- [DESCRIPTION OF THE TASK]
With the records as your source, report how many lines contain "گروه". Add no other words.

(Extracted page text data)

Content starts

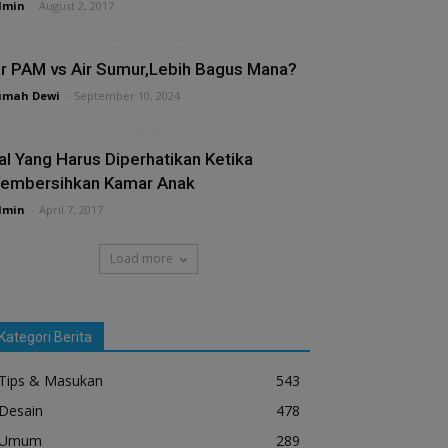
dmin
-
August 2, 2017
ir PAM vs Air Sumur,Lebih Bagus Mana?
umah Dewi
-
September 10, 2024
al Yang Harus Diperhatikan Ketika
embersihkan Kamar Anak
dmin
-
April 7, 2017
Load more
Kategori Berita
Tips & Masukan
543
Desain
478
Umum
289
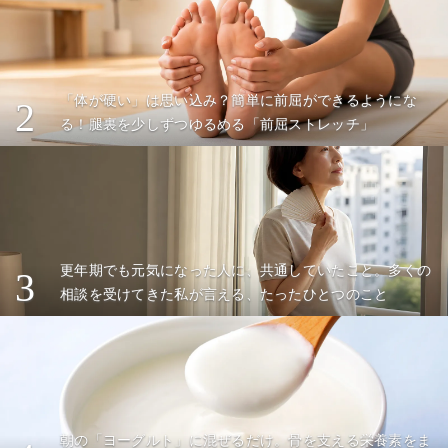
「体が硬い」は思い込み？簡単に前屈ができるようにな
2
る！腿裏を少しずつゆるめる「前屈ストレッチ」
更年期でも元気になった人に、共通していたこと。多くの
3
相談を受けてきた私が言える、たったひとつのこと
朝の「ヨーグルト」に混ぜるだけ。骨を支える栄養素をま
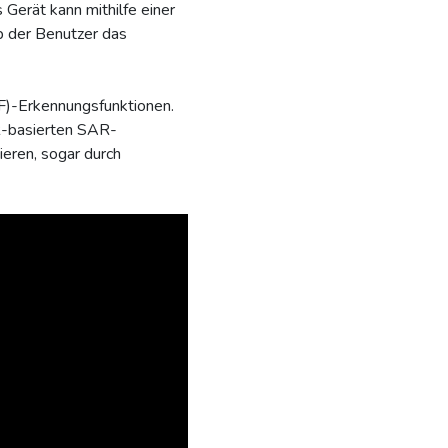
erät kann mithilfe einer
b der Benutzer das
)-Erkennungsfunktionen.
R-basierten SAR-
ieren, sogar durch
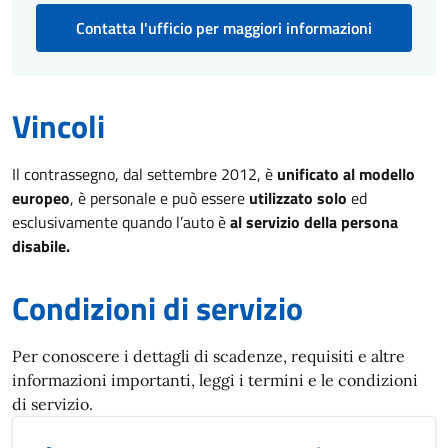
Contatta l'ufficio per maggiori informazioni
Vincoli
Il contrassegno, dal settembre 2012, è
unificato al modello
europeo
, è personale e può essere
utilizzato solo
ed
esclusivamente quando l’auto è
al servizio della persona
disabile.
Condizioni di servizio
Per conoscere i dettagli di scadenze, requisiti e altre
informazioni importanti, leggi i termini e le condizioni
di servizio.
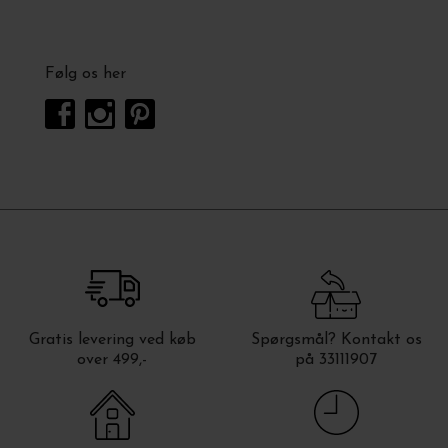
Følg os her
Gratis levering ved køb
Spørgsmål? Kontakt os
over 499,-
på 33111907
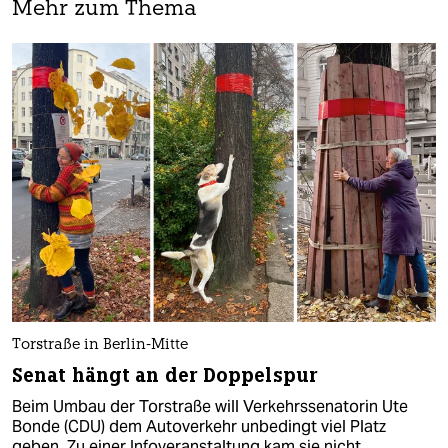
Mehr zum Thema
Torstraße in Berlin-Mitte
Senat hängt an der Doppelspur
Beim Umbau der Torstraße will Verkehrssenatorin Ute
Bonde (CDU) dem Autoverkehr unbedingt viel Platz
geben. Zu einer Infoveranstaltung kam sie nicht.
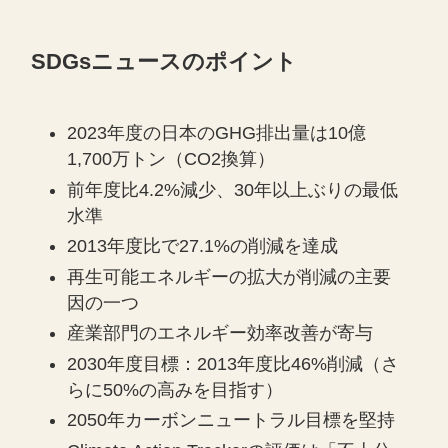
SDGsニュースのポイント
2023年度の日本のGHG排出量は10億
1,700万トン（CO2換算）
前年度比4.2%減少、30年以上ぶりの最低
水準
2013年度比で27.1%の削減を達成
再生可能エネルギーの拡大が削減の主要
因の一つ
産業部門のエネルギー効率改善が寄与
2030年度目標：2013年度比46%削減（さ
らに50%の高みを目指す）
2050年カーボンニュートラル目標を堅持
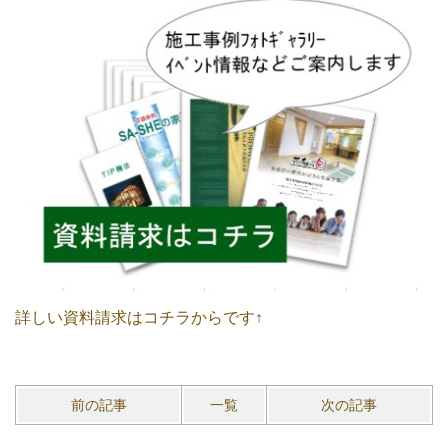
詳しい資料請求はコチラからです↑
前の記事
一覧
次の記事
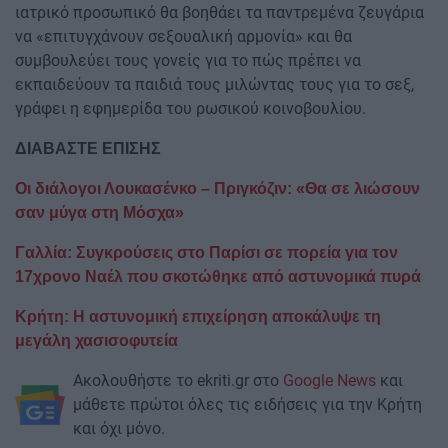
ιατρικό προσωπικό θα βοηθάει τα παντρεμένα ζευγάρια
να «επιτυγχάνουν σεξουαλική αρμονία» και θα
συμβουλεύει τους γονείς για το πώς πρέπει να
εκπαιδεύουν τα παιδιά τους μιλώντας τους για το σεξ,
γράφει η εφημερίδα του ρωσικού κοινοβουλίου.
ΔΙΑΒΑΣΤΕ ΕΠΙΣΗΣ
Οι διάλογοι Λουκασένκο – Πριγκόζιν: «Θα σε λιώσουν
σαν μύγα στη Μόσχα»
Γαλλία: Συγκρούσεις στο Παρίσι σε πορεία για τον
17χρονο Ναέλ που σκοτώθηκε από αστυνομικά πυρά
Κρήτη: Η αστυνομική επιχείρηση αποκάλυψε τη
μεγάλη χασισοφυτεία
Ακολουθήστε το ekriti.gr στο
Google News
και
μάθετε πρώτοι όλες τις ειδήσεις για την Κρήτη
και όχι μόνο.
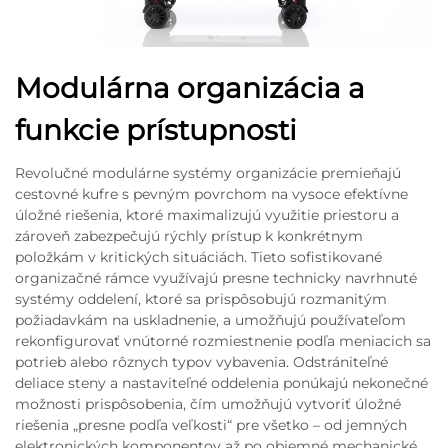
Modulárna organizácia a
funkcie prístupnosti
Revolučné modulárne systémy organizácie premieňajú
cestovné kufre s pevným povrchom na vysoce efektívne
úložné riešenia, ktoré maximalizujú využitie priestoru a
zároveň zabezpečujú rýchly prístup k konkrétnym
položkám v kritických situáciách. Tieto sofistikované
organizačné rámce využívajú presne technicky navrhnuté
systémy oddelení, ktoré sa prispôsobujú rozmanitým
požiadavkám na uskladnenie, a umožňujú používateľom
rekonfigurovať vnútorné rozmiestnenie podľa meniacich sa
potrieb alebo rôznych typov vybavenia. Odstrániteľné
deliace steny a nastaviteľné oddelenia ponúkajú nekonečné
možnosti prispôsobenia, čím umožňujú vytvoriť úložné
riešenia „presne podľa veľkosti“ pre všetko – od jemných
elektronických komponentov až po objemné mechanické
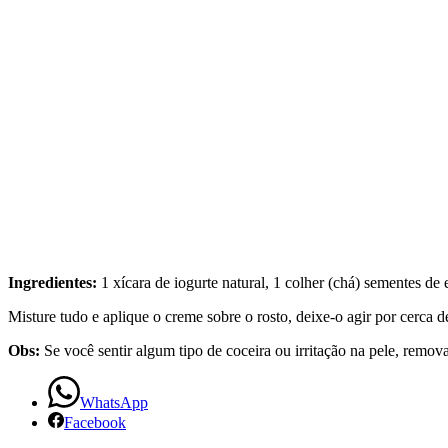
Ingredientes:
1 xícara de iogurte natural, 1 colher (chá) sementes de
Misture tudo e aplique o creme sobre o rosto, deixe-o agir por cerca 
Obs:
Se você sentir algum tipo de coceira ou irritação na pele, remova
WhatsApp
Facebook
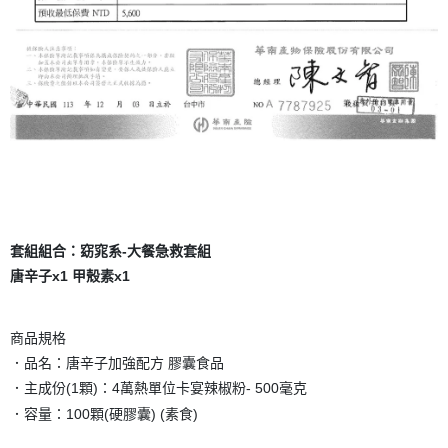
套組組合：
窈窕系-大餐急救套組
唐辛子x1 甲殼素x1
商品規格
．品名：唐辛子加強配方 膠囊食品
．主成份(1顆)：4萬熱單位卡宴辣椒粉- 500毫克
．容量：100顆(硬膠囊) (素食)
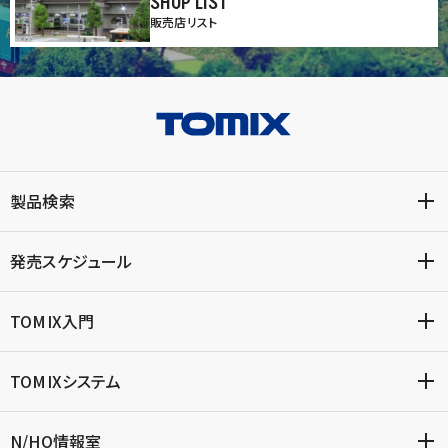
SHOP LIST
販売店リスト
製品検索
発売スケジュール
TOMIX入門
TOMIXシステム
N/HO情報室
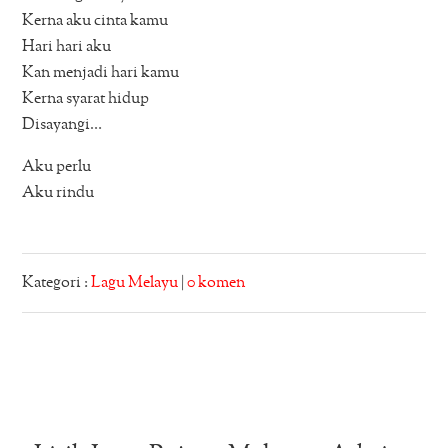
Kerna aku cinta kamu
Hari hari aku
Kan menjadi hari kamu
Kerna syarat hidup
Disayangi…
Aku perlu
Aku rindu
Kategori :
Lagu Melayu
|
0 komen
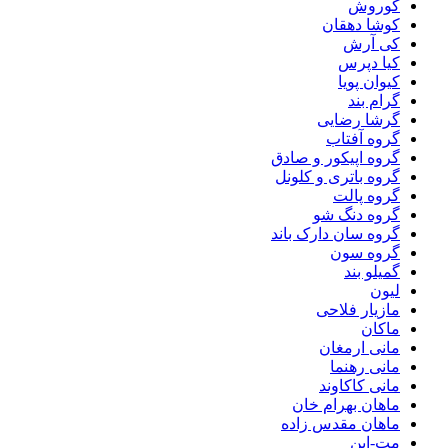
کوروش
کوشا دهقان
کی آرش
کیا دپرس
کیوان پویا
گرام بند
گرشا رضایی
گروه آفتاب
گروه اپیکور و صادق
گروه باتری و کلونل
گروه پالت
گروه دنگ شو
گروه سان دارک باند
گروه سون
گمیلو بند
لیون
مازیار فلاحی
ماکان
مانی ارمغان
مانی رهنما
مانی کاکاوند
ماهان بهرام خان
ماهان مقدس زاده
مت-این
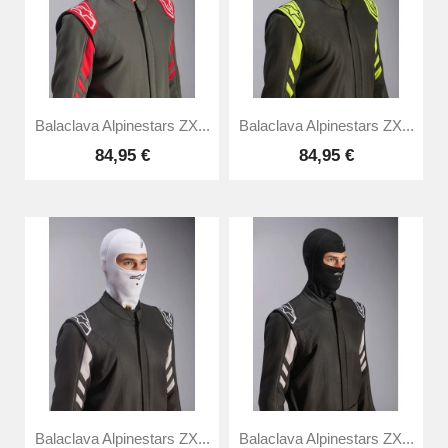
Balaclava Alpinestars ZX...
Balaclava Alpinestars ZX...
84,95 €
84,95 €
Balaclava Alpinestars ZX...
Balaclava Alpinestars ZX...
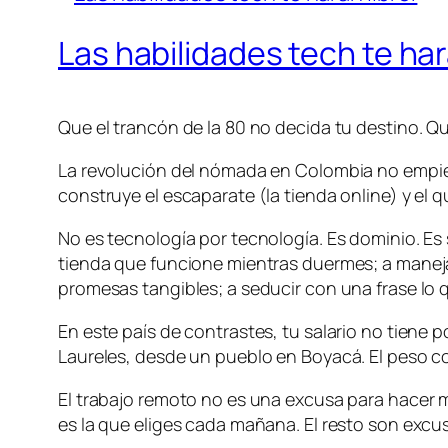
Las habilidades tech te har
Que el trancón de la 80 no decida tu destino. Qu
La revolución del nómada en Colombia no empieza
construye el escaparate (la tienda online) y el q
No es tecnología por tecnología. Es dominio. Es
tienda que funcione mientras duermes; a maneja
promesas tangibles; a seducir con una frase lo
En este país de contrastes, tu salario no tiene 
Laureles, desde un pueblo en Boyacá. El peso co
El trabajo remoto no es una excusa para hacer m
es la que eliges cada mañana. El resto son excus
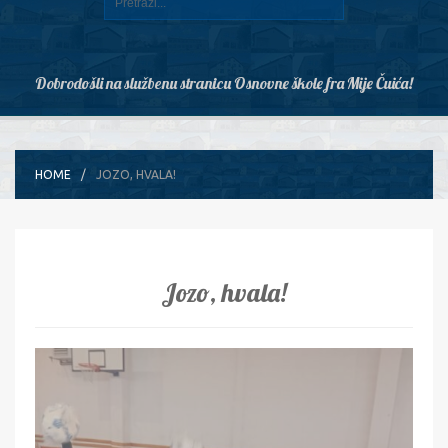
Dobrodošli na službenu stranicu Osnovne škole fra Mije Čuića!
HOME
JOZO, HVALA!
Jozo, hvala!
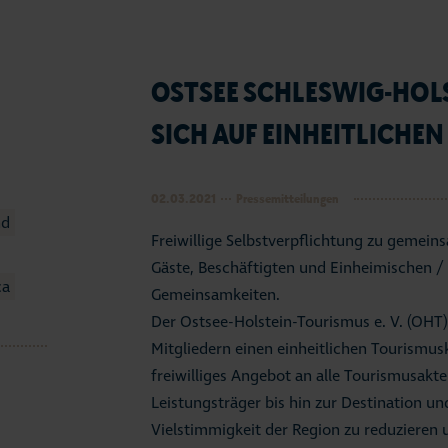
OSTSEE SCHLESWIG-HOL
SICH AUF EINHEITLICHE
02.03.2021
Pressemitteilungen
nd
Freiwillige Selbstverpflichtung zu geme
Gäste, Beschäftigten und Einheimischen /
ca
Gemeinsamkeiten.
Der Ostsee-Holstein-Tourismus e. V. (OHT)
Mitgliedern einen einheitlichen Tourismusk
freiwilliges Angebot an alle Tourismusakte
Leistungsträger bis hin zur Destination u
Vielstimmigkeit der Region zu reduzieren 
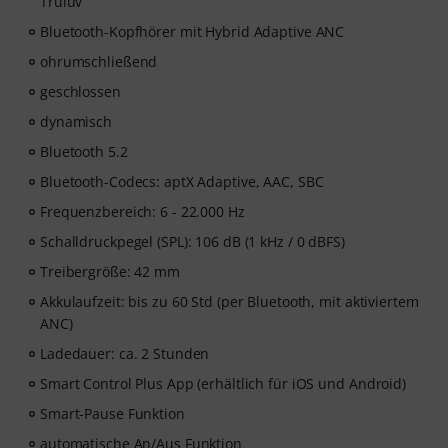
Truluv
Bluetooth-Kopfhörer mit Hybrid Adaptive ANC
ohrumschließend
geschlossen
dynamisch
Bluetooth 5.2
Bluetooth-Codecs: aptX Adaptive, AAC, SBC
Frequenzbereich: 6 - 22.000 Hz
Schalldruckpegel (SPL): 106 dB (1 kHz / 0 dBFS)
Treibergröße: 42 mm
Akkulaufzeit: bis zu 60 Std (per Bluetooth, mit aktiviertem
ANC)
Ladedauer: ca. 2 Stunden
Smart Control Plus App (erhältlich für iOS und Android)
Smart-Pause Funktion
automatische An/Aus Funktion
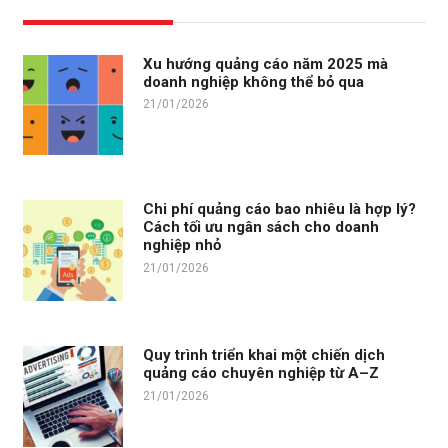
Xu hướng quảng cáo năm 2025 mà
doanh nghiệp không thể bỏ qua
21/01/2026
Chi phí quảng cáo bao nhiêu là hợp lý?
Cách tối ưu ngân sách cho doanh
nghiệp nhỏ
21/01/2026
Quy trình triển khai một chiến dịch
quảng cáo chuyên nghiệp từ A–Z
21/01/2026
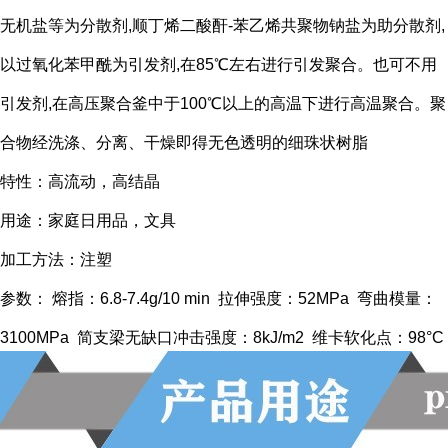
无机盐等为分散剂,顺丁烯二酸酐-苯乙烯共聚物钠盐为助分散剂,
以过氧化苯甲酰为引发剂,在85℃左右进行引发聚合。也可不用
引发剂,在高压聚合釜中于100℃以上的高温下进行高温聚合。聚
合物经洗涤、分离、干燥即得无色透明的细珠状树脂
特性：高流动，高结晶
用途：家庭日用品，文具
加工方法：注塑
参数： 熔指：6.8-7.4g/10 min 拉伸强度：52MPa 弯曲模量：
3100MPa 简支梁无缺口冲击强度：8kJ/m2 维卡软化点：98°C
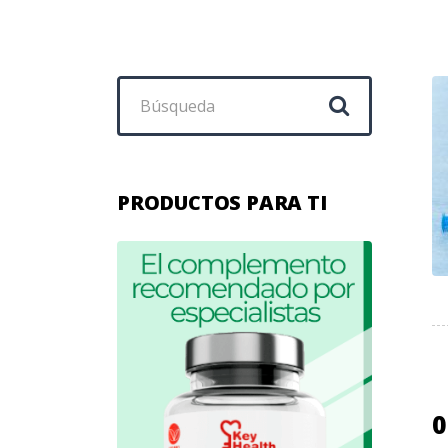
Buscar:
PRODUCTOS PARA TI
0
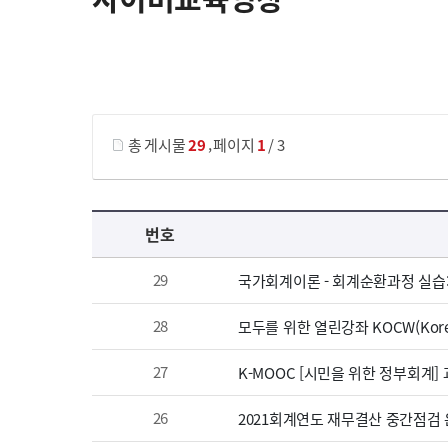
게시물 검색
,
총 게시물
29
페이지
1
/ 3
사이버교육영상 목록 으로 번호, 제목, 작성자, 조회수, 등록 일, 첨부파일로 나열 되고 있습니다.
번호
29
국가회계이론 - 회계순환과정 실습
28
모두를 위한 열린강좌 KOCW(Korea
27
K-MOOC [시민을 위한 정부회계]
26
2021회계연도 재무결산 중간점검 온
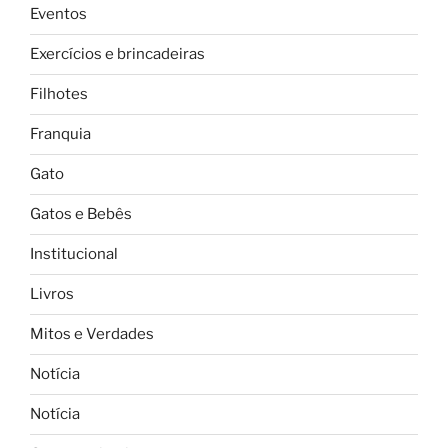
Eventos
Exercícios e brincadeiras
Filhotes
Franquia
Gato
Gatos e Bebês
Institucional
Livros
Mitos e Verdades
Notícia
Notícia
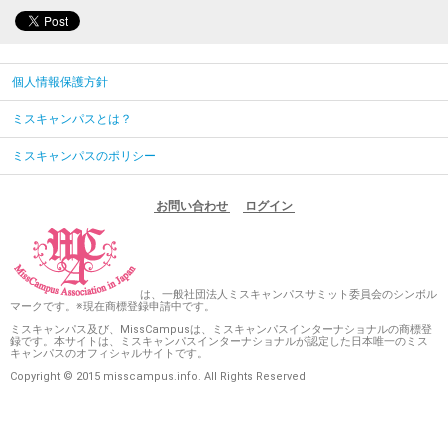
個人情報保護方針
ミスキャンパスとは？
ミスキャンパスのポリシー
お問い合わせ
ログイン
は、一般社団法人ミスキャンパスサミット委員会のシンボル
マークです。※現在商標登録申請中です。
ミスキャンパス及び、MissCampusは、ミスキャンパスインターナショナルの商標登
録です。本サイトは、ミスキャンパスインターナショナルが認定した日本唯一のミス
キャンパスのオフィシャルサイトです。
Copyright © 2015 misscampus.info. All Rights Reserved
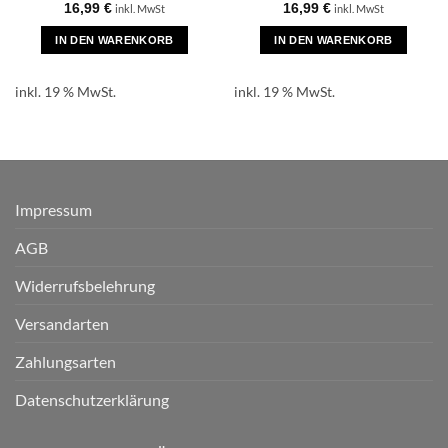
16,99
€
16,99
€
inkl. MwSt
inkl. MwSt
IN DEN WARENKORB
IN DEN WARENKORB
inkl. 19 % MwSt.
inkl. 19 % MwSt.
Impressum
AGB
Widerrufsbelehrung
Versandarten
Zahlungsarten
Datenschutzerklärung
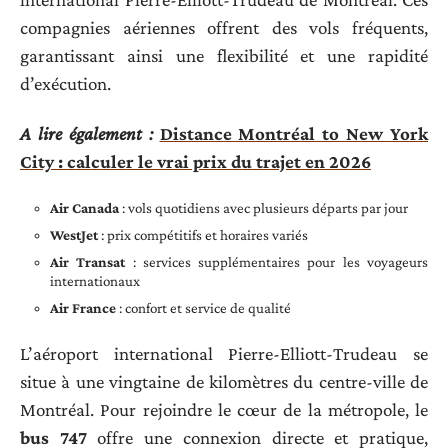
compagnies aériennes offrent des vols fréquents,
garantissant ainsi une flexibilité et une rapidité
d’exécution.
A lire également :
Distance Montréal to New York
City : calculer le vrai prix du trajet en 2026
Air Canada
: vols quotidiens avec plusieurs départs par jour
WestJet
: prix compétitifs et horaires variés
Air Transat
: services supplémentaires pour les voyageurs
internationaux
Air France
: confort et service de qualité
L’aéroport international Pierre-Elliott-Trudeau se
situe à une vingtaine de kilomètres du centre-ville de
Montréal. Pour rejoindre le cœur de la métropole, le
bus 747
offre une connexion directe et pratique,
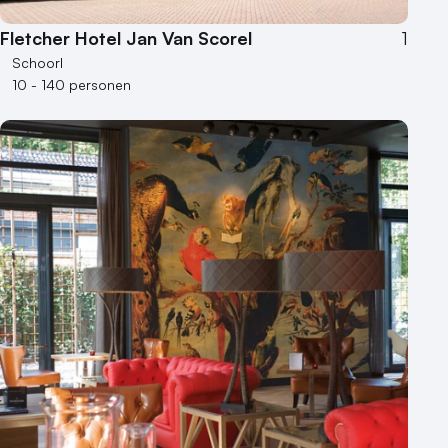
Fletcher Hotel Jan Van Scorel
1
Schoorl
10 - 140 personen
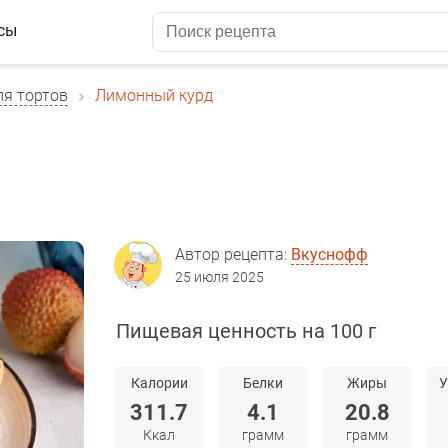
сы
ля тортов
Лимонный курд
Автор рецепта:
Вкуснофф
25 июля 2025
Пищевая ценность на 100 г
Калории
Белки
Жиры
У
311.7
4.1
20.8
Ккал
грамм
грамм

Content ends

- [RESPONSE TO THE EXERCISE]
7